◆ **Exercise goal**:
Which of the lines in the data mention the string "hier"? List them all.

------ Dataset records ------

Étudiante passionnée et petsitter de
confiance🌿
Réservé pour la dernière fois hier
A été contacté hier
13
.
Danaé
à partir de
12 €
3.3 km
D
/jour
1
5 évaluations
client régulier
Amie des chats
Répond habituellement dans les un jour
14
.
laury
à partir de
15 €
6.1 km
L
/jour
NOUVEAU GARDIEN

------

◆ **Response to the exercise**:
Réservé pour la dernière fois hier
A été contacté hier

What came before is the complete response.